6 Tips On How Women Can Grow Their Channel Leadership Roles

Let The Light Shine Down

A big part of the challenge for women in the channel today is that they aren't allowed to, or aren't allowing themselves to, "shine their light," said Margaret Dawson, vice president of product marketing and evangelism for HP Cloud, in a keynote address at the Women of the Channel (WOTC) event hosted by CRN publisher The Channel Company in New York City. However, it isn't just a problem for women in the channel -- it's a problem for everybody, Dawson said.

"It would be one thing if it was just impacting us, but it's affecting society as a whole, especially technology and business," Dawson said in her address.

Here's a breakdown of the tips Dawson offered to help women, as well as men, find and leverage their strengths to maximize their leadership success.

Find What You're Good At

Everyone's strength, or "light," is different, Dawson said. The key is to find out what your own strength is and how you personally can best leverage it to your success. Some people are good listeners, while others are better at theater, and others are better communicators. But, everyone is capable of being strong and effective leaders in their own way, Dawson said.

"It is that thing that is inherently within us," Dawson said about each person's strength. "It is uniquely yours."

When asked if they know what their best strength, or "light," is and whether they use it regularly, 38 percent of Women of the Channel attendees said "yes," while 62 percent said "no."

Stay True To Yourself

It's not just women that need to figure out how to be themselves; it is everyone, Dawson said.

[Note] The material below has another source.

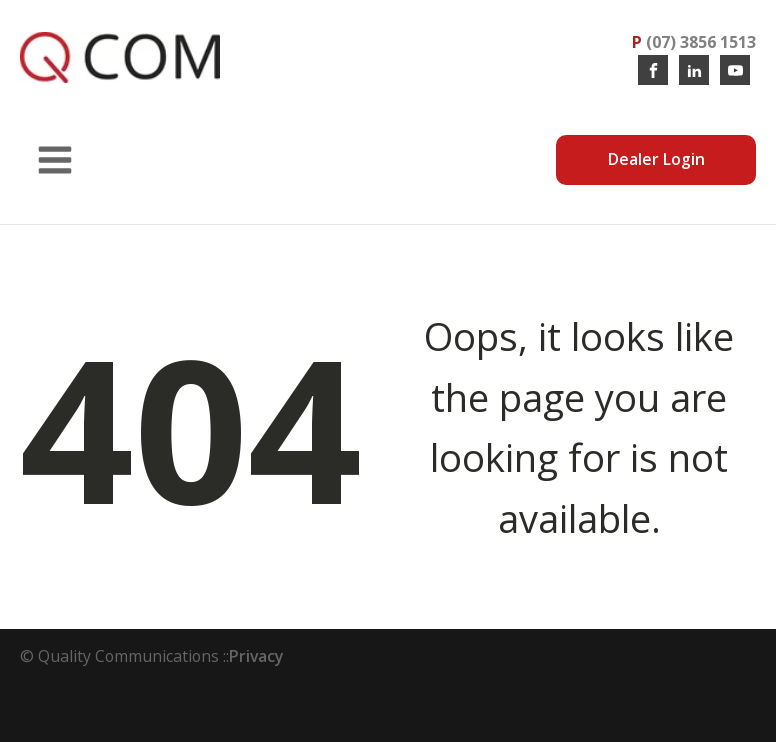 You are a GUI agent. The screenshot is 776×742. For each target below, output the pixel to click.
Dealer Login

And once you find that strength -- stick with it, she said. "That means in whatever form that 'you' comes in. It's funny because it's not just women who need to figure out how to be them," Dawson said. "It's figuring out what is that 'you.'"

It's especially tough in a world where society tries to streamline how women put themselves forward and what skills they look to utilize, Dawson said. She said that society has an idea of what a woman, or man, should be like, and it pushes that person to conform. "I don’t think people start doing it with evil intent, but it becomes society's way of trying to normalize everyone around you," Dawson said.

About 50 percent of college graduates are women, but only 10 percent of CEOs worldwide are women, she said. Giving examples of how she was asked to "tone down" in her own career, she turned the question to WOTC attendees, with 86 percent saying they had witnessed a woman colleague being asked to tone down their "light" in the workplace.

But Sometimes Finding Your Strength Isn't That Easy

While it is a huge asset to know your biggest strength, it isn't always easy to figure out exactly what it is, Dawson said. In the search, she suggested stepping back in time to when you were a child. Ask yourself what you loved and were good at back then and ask people who knew you at the time, she said. Children don't know any better than to be their true selves, she said.

Then, be ready and open for the change when new situations and opportunities arise, she said.

"You'd be amazed if you truly open yourself up to ... the things that happen," Dawson said.

Practice, Practice, Practice

Once you've discovered this "light" within yourself, the work isn't done yet, Dawson said. She said to surround yourself with positive people and place yourself in good situations.

"As you're surrounding yourself with positive people, you also have to filter out the [nonsense]. This is the hard one. This is the one I still struggle with," Dawson admitted.

In the end, it's not about finding the "light" for yourself, Dawson said. If you aren't putting it out there for the world to see -- you clearly aren't feeling it for yourself yet, she said.

Be Good, Not Evil

Dawson said that some people make the mistake that growing their own strength means pushing others down in the process. While some people may do that, Dawson said that it is not necessary to stomp on others to succeed.

"Shining your light does not mean being boastful about it or using it to overpower other people," Dawson said in her keynote.

It doesn't necessarily mean cutting a check to charity or volunteering your time, though that can be part of it, Dawson said. It can be as simple as being nice to those around you, she said.

Return On Investment

If you embrace your strengths and turn your strengths toward the world, the effects will be returned tenfold, Dawson said.

"It doesn't have to be physical. It doesn't have to be literal," she said.

The importance is finding those connections and that strength and leveraging it in a way that is best suited for you, your career and the world.

"The reality is no matter how old you are, or if you know your light now or you don't, we all need to continue to shine and continue to grow and continue to figure out how to leave this world a better place," Dawson said.